Ричард послушно притормозил у двери и оглянулся на Лионеля.
- Я хочу, чтобы ты прошелся по улицам. В офисе сейчас без тебя разберутся, а мне надо знать обстановку. У тебя нюх на неприятности... Только, ради всего святого, никакой инициативы! А то она, вот не поверишь, наказуема. Просто пройдись от Таррагоны до Риберы, разомнись, а заодно оцени настроения в городе. Я буду на связи. Все, можешь иди.
- Есть! - Ричард отдал честь и вышел из кабинета.
*********
Лионель задумчиво смотрел в спину уходящему Ричарду. Энергия из парня хлестала вовсю, любопытно узнать, кстати, что его так порадовало с утра пораньше. Однако сегодня ему больше понадобятся терпение и холодная голова. Вот и пусть погуляет, чуть поостынет и подумает. К тому же, капитан не лгал, когда говорил про способности лейтенанта чувствовать неладное. Если что-то где-то не так, даже если ничего и не происходит еще, а только собирается, парень начинает хмуриться, беспокоиться и вообще, его физиономия лучше любого радара показывает сбои в сложной системе городской жизни.
Но Ричард — меньшая из проблем. Хотя какая, к черту, проблема — просто за него Ли чувствовал себя ответственным, непонятно перед кем. А парень-то толковый, вот только молодой еще. Гораздо больше волновал предстоящий скандал с дурацким митингом, дурацкими приказами и — самое неприятное — гвардейцы с их дураком-капитаном. Лионель досадливо поморщился. В том, что он наломает дров, можно не сомневаться. А исправлять им, кому еще. Пожалуй, поручи мэрия операцию кому другому, тем же «синеньким» националам, о митинге можно было бы не думать; а так придется терпеливо ждать, пока гвардейцев пошлют с высоких башен Университета, они натворят дел, и только когда полетят бутылки с зажигательной смесью, можно будет вмешаться. Не раньше, черт бы побрал приказы, но и не позже.

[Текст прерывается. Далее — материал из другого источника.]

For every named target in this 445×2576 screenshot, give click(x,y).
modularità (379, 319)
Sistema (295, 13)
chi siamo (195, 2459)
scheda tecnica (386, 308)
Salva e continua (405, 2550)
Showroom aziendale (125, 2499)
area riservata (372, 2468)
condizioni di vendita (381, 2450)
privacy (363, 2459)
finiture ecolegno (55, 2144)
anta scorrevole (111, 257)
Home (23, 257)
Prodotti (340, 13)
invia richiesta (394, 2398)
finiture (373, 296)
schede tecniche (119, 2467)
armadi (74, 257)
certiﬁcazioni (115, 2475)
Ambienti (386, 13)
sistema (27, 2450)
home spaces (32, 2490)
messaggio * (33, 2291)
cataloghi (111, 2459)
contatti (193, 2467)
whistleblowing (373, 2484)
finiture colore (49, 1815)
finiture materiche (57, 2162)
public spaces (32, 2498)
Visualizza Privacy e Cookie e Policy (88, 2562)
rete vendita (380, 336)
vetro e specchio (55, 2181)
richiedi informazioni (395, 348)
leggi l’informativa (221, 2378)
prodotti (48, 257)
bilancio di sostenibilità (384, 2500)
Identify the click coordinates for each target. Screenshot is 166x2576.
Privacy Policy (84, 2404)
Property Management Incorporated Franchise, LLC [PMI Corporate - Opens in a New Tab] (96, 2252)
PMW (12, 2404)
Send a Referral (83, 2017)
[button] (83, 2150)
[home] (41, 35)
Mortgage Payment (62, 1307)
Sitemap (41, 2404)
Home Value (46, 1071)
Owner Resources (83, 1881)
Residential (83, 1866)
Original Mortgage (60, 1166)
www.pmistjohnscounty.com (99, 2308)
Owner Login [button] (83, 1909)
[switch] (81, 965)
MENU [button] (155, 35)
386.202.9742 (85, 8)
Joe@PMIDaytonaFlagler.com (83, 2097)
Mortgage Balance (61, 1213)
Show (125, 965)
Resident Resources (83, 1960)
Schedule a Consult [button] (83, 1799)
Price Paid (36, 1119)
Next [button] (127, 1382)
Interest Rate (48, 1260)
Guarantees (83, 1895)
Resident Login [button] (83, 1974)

Еще Ли не нравилось, что как раз сегодня начинается встреча глав крупнейших корпораций, так называемая «барселонская восьмерка». На самом деле, речь идет о гораздо больших масштабах, поскольку во встрече участвуют главы различных отраслей со всей Европы и Средиземноморья; при таком раскладе скандалов и экономической игры не избежать. Экономика и политика, и дипломатия. Лионель сел за стол и, сложив руки под подбородком, задумался. В принципе, все не так страшно: главное — не расслабляться, и держать руку на пульсе, и, может, все обойдется. Не то чтобы Савиньяк в это действительно верил. Просто надеялся.

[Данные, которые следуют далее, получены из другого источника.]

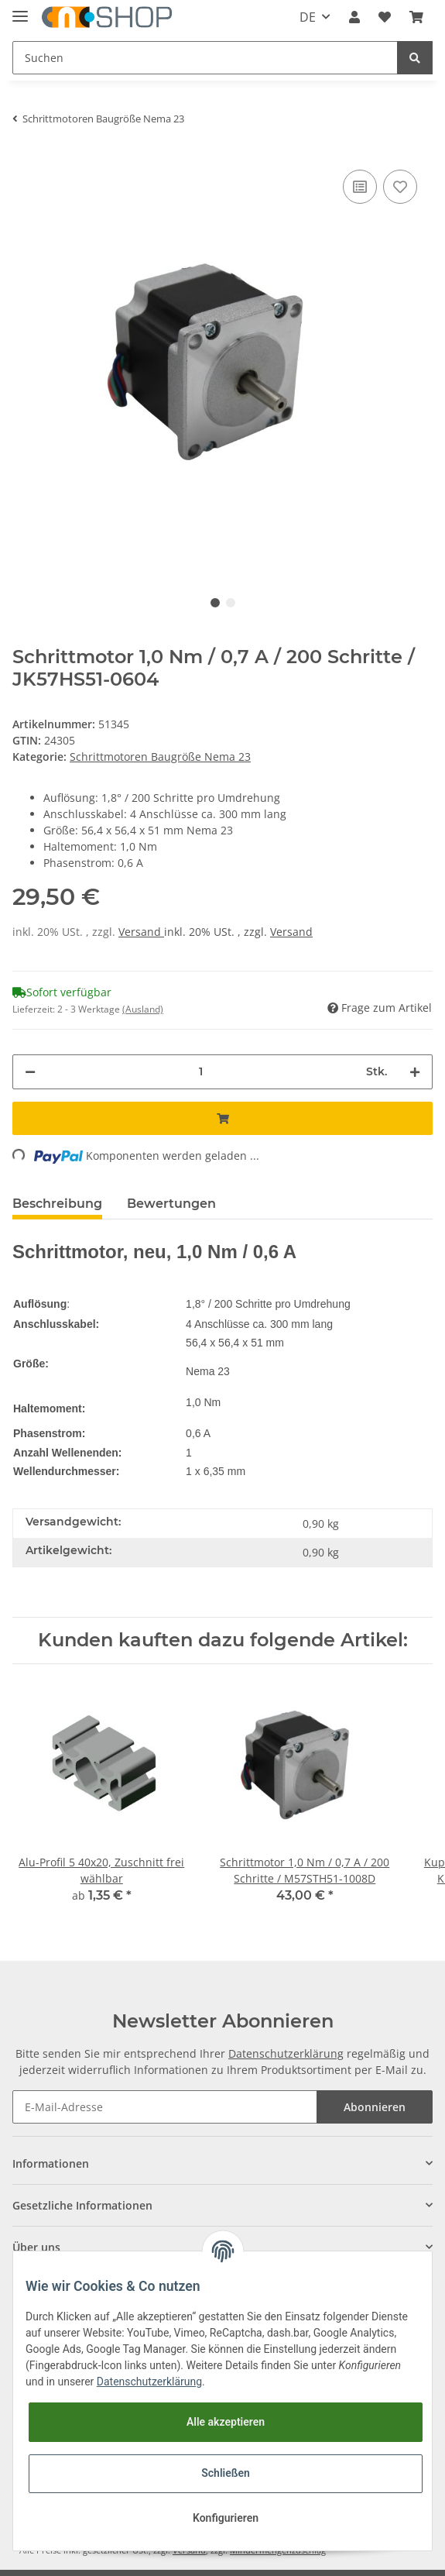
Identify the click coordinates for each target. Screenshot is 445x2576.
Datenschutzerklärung (286, 2053)
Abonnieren (375, 2107)
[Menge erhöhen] (415, 1072)
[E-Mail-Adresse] (164, 2107)
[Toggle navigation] (20, 9)
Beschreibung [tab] (57, 1203)
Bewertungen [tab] (171, 1203)
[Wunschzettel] (384, 17)
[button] (354, 17)
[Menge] (200, 1072)
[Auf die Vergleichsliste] (360, 187)
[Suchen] (205, 57)
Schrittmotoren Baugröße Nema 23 (160, 756)
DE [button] (308, 17)
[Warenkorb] (416, 17)
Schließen (225, 2473)
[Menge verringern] (30, 1072)
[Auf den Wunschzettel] (400, 187)
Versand (141, 931)
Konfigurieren (225, 2518)
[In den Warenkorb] (222, 1118)
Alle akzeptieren (226, 2422)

Но была еще одно обстоятельство, смутно беспокоящее своей незначительностью в череде действительно важных событий. Нет, Ли был очень рад, что друг наконец-то приехал в город, где не был... ну да, уже более пяти лет. Надо бы вызвонить Милле и наконец-то как следует погулять — разумеется, когда закончится вся эта экономическая свистопляска. Вот только Росио не сообщил о своем приезде ни ему, ни брату, ни матушке, а это может означать, что он здесь неспроста, а вернее... а вернее всего, что он здесь по делу.
*******
Он и сам не мог понять, какие чувства испытывает к городу. С одной стороны, Барри Готик и Рибера, а тем паче Гран Виа, Виа Диагональ и Ла Рамбла — безумно, нечеловечески красивы, а шедевры Гауди создают совершенно особенную атмосферу. С другой стороны — все эти современные металлические уродцы, обезобразившие площади и скверики, набережную и даже часть Риберы, все эти олимпийские псевдопостройки, ужасные многоэтажные гостиницы и — на радость идиоту Фрейду — медно-зеленый «огурец» AgBar'а.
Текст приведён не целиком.